A bright white page at midnight can feel like staring into a headlight. In Dabble, you can change your Theme and Font, dark mode included, so your writing space stays easy on the eyes and suits the story.

Your Theme colors the whole app. Your Font shapes how your manuscript reads, and you set it per project. Here’s how to change each one.

We’ll cover:

  • Your Theme is an account preference. It syncs across every device you sign in to.
  • Your Font is set per project, in that project’s formatting. It changes the editor display and your exports, and it does not affect any other project.

Two controls work together: a color Theme and a light or dark Appearance.

  1. Open the account menu and click Preferences.
  2. Go to the General tab.
  3. Under Theme, click a color tile. There are six: Default, Sepia, Olive, Blush, Lilac, and Azure.
  4. Set the mood with the Appearance switch beside the tiles: Light, Dark, or Auto. Dark is Dabble’s dark mode; Auto follows your device.

The change applies right away.

Preferences › General: the Theme tiles (Default, Sepia, Olive, Blush, Lilac, Azure) and the Light / Dark / Auto appearance switch.

A Dabble project in the Dark appearance: the navigation, editor, and Goals panel all rendered in dark tones with light text.

Want Dabble to follow your system? Set Appearance to Auto. Dabble then reads your device’s light or dark setting and matches it.

  1. Open Preferences and go to the General tab.
  2. In the Appearance switch, click Auto.
  3. Click the color tile you want. That’s the color Auto switches between: its light version by day, its dark version at night.

While Auto is on, each color tile previews both halves at once, split down the diagonal, so you can see the pair you’re choosing before you commit to it.

When your device switches to dark mode at night, Dabble follows. Prefer to lock one look? Choose Light or Dark instead.

Dabble uses color to tell you things: a green underline for grammar, a blue one for style, red and green for success and trouble. If those colors read the same to you, they’re telling you nothing.

  1. Open Preferences and go to the General tab.
  2. Under Theme, turn on Colorblind Friendly.

It adjusts colors across the app to be easier to tell apart, and it works with any theme.

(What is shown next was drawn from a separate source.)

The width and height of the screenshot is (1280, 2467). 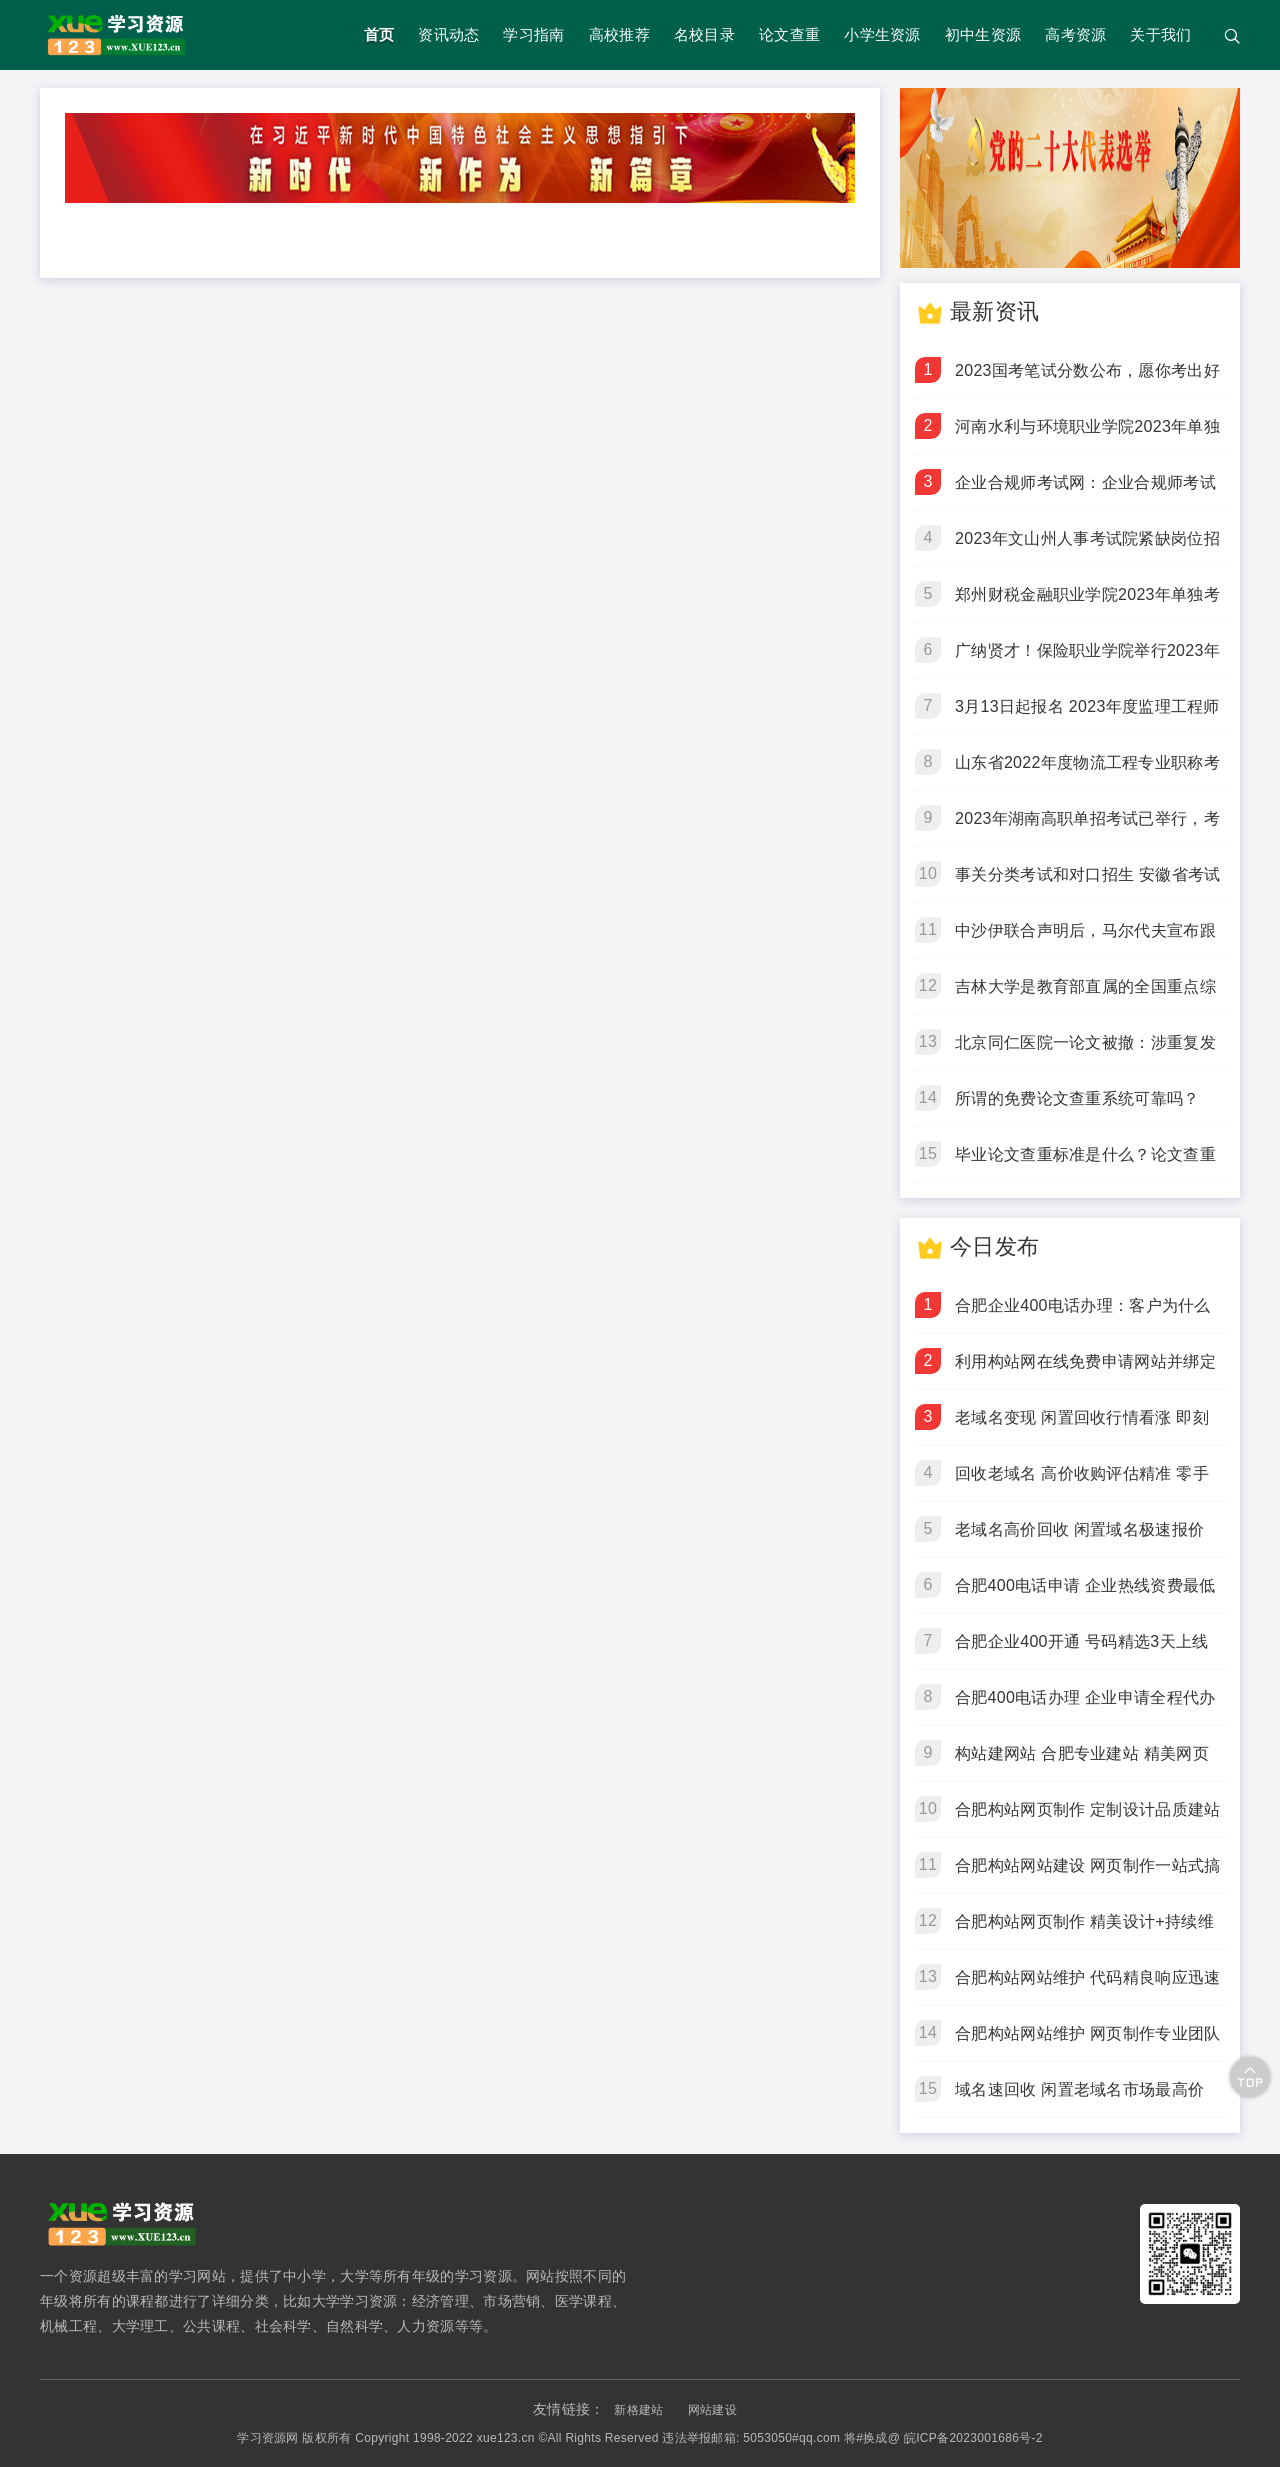 What do you see at coordinates (712, 2410) in the screenshot?
I see `网站建设` at bounding box center [712, 2410].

Pick Lilac in Dark and keep it. Nothing about your theme choice changes.

It also gives the spelling and grammar underlines different shapes, not just different colors: spelling stays wavy, grammar turns dotted, style turns dashed. See Check spelling and grammar.

Your theme normally follows you into every project. But the gothic horror wants to be dark, and the cozy mystery really doesn’t. One project can break rank.

  1. Open the project and go to Project Settings.
  2. Click the Appearance tab.
  3. Turn on Override Theme for This Project.
  4. Pick a color, an Appearance, and Colorblind Friendly if you want it. The same picker, aimed at this project alone.

Two things worth knowing. It applies only while that project is open: leave it and your usual theme comes back. And it’s personal to you, so a co-author in the same shared project keeps their own theme.

Project Settings on the Appearance tab: an info banner explaining that theme preferences apply to all projects by default, the Override Theme for This Project toggle switched on, and the revealed theme picker with the colour tiles (Default, Sepia, Olive, Blush, Lilac, Azure), a Light/Dark/Auto switch, and a Colorblind Friendly toggle.

Your thriller and your literary novel don’t have to read alike. The font is set per project, so each story can look different on the page.

  1. Open the project and go to Project Settings then the Formatting panel.
  2. Choose a Font from the list. Dabble offers 12 options:
    • General (the default)
    • Romance
    • Thriller
    • Literary
    • Screenplay
    • Screenplay (Sans)
    • Modern
    • Sans Alt
    • Dyslexic
    • Traditional
    • Courier
    • Comic
  3. Your choice applies to the editor and to anything you export from this project.

The same Formatting panel also lets you adjust font size, paragraph style, and line spacing.

The Project Settings Formatting tab: Font, Font Size, Line Spacing, and Paragraph Style dropdowns that set the look of the whole project, with Reset to Default and Save.

  • The Dyslexic font uses OpenDyslexic, designed to make letters easier to tell apart.
  • Sepia is a warm, paper-like middle ground if a bright white page tires your eyes but full dark feels like too much.
  • Because the font lives in each project’s formatting, set it once per project. New projects start on General.